Background Significant elevations of liver enzymes have been reported in patients taking NSAIDs. Among all NSAIDs, diclofenac and aspirin have been associated with the highest rates of liver toxicity. In previous trials with patients in the US and Canada treated for osteoarthritis (OA), the incidence of hepatic adverse events in patients receiving celecoxib 200 or 400 mg per day was similar to placebo and significantly lower than the incidence for patients receiving diclofenac 100 or 150 mg per day.

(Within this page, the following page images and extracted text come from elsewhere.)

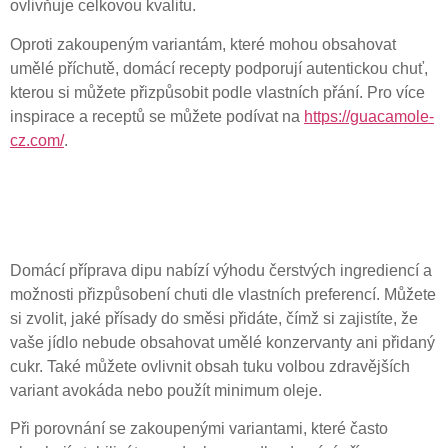
ovlivňuje celkovou kvalitu.
Oproti zakoupeným variantám, které mohou obsahovat
umělé příchutě, domácí recepty podporují autentickou chuť,
kterou si můžete přizpůsobit podle vlastních přání. Pro více
inspirace a receptů se můžete podívat na
https://guacamole-
cz.com/
.
Nutriční hodnoty: Co
vybrat pro zdravější volbu?
Domácí příprava dipu nabízí výhodu čerstvých ingrediencí a
možnosti přizpůsobení chuti dle vlastních preferencí. Můžete
si zvolit, jaké přísady do směsi přidáte, čímž si zajistíte, že
vaše jídlo nebude obsahovat umělé konzervanty ani přidaný
cukr. Také můžete ovlivnit obsah tuku volbou zdravějších
variant avokáda nebo použít minimum oleje.
Při porovnání se zakoupenými variantami, které často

Objectives We compared the hepatic tolerability of celecoxib and the most commonly used regimen of diclofenac in the treatment of OA of the knee, hip, or hand in 13,274 patients enrolled in SUCCESS-1, a multinational, double-blind, randomised trial.

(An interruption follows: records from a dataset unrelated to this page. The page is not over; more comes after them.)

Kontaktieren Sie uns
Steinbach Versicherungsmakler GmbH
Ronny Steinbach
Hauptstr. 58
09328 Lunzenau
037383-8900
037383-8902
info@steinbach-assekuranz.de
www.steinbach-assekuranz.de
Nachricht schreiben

Methods In the SUCCESS-1 in OA trial, patients with OA from Europe and South Africa, Asia, Latin America, and the US and Canada were evaluated for 12 weeks using fixed dosages of celecoxib 200 mg per day, celecoxib 400 mg per day, or diclofenac 100 mg per day. Patients with pretreatment ALT or AST >/= 3x ULN were excluded. Laboratory tests were obtained at pretreatment and at the final visits.

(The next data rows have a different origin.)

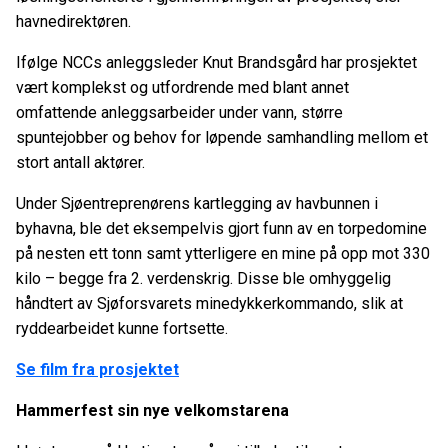
havnedirektøren.
Ifølge NCCs anleggsleder Knut Brandsgård har prosjektet
vært komplekst og utfordrende med blant annet
omfattende anleggsarbeider under vann, større
spuntejobber og behov for løpende samhandling mellom et
stort antall aktører.
Under Sjøentreprenørens kartlegging av havbunnen i
byhavna, ble det eksempelvis gjort funn av en torpedomine
på nesten ett tonn samt ytterligere en mine på opp mot 330
kilo – begge fra 2. verdenskrig. Disse ble omhyggelig
håndtert av Sjøforsvarets minedykkerkommando, slik at
ryddearbeidet kunne fortsette.
Se film fra prosjektet
Hammerfest sin nye velkomstarena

Results Overall, patients were mostly female (78%), and had a mean age of 62 (± 10.4) years. Previous daily diclofenac use was comparable (p = 0.57). Clinically meaningful elevations (>/= 3x ULN) in ALT and AST were significantly more frequent in the diclofenac- vs celecoxib-treated patients (p < 0.001) at 12 weeks. In parallel, physician-reported hepatic adverse events, including hepatic dysfunction and increases from pretreatment ALT and AST, were significantly more frequent in patients treated with diclofenac (p < 0.01).
Conclusion Celecoxib, with its greater hepatic tolerability than the most commonly prescribed regimen of diclofenac, offers a clinical advantage over diclofenac in the management of OA patients.
Sponsored by Pharmacia Corporation and Pfizer Inc.